The following fixes an issue in the RTL combiner where we correctly
combine two vector sign-exxtends with a vector load
Trying 7, 9 -> 10:
7: r106:V4QI=[r119:DI]
REG_DEAD r119:DI
9: r108:V4HI=sign_extend(vec_select(r106:V4QI#0,parallel))
10: r109:V4SI=sign_extend(vec_select(r108:V4HI#0,parallel))
REG_DEAD r108:V4HI
to
modifying insn i2 9: r109:V4SI=sign_extend([r119:DI])
but since r106 is used we wrongly materialize it using a subreg:
modifying insn i3 10: r106:V4QI=r109:V4SI#0
which of course does not work for modes with more than one component.
Bootstrap and regtest ongoing on x86_64-unknown-linux-gnu.
Note the check allows subreg:V1QI reg:V1SI (which I think is OK).
There's no SCALAR_MODE_P, maybe the other checks guarantee it's
an integer mode so eventually SCALAR_INT_MODE_P covers everything
important (it wouldn't cover V1QI, not that that's important).
OK? Or do you prefer a different check - which?
Thanks,
Richard.
PR rtl-optimization/118662
* combine.cc (try_combine): When re-materializing a load
from an extended reg by a lowpart subreg make sure we're
dealing with single-component modes.
* gcc.dg/torture/pr118662.c: New testcase.
---
gcc/combine.cc | 5 +++++
gcc/testsuite/gcc.dg/torture/pr118662.c | 18 ++++++++++++++++++
2 files changed, 23 insertions(+)
create mode 100644 gcc/testsuite/gcc.dg/torture/pr118662.c
diff --git a/gcc/combine.cc b/gcc/combine.cc
index a2d4387cebe..4849603ba5e 100644
--- a/gcc/combine.cc
+++ b/gcc/combine.cc
@@ -3904,6 +3904,9 @@ try_combine (rtx_insn *i3, rtx_insn *i2, rtx_insn *i1,
rtx_insn *i0,
copy.

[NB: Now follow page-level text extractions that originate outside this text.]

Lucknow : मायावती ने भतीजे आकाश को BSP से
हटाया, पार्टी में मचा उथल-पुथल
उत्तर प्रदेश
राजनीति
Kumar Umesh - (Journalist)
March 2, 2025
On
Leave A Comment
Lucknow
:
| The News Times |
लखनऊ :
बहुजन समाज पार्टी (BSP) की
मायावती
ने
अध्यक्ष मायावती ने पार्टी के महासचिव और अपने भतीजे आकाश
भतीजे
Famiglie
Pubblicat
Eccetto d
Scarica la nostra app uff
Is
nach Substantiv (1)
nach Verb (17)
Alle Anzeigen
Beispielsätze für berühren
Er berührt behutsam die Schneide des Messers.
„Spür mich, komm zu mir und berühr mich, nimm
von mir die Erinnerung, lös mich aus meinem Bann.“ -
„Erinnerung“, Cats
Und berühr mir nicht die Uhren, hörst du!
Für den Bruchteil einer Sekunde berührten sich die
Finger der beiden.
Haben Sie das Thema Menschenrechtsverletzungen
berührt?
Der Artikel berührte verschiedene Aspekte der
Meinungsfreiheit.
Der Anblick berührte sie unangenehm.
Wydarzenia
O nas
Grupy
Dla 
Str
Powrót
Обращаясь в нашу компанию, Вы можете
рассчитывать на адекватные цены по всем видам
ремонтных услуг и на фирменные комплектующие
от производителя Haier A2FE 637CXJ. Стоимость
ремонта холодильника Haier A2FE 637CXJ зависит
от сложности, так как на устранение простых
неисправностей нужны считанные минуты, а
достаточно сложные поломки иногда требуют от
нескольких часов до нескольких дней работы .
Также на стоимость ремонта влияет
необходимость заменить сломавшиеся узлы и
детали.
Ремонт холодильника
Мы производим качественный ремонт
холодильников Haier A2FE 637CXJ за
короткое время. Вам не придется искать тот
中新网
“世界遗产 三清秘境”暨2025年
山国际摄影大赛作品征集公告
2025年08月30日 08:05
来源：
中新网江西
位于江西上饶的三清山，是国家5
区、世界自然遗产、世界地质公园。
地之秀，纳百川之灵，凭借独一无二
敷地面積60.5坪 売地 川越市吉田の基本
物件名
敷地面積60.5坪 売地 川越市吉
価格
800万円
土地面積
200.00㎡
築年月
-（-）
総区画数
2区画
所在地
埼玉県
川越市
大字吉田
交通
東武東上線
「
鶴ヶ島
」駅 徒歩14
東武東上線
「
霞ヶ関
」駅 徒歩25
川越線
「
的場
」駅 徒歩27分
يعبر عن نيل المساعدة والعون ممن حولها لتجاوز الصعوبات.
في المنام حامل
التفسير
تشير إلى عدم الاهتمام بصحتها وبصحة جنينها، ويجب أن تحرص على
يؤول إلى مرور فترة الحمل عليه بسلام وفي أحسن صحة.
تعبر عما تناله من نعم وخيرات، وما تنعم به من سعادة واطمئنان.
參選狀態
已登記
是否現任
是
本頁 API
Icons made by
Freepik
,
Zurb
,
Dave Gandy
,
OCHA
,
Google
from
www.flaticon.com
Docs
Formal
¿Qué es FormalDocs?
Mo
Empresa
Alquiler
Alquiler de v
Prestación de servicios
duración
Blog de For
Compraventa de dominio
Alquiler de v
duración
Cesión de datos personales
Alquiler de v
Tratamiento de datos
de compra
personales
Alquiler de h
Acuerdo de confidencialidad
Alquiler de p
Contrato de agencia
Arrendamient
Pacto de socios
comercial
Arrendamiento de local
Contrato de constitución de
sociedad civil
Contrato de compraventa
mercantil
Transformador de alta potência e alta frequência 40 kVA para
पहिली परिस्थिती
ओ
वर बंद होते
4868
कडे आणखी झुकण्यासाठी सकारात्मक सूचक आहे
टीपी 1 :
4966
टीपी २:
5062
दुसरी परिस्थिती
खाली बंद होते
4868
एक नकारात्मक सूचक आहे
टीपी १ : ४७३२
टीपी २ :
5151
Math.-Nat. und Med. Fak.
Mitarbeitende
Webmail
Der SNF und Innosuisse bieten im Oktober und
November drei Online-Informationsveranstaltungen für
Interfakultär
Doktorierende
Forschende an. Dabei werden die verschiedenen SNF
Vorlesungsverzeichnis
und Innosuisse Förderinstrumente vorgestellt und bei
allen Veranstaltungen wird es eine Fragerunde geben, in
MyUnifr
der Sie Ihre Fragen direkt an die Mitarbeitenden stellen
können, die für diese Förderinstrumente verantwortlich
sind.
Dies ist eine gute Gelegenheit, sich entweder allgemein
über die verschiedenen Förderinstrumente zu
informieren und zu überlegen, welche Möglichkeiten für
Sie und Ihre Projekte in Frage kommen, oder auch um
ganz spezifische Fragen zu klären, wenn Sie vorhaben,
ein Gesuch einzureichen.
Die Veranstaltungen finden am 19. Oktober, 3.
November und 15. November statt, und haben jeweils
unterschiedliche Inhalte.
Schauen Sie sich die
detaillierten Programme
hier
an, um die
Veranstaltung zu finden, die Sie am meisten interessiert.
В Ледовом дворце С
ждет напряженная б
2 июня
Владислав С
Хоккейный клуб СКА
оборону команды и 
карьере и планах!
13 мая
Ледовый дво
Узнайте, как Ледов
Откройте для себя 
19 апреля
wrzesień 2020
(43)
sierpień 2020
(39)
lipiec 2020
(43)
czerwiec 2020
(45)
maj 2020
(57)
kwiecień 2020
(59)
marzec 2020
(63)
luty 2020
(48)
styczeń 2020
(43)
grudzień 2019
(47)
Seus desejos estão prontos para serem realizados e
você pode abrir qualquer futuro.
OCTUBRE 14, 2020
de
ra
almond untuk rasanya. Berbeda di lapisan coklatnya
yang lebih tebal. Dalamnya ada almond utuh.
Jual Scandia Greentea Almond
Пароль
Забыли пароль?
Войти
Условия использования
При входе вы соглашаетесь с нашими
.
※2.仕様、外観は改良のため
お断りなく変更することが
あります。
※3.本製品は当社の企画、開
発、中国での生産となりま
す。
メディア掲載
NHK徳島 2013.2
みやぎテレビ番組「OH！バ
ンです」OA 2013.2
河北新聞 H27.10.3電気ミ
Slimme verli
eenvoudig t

This saves at least one insn, more if register allocation can
eliminate the copy.
+ We cannot do this if the involved modes have more than one elements,
+ like for vector or complex modes.
+
We cannot do this if the destination of the first assignment is a
condition code register. We eliminate this case by making sure
the SET_DEST and SET_SRC have the same mode.
@@ -3919,6 +3922,8 @@ try_combine (rtx_insn *i3, rtx_insn *i2, rtx_insn *i1,
rtx_insn *i0,
&& GET_CODE (SET_SRC (XVECEXP (newpat, 0, 0))) == SIGN_EXTEND
&& (GET_MODE (SET_DEST (XVECEXP (newpat, 0, 0)))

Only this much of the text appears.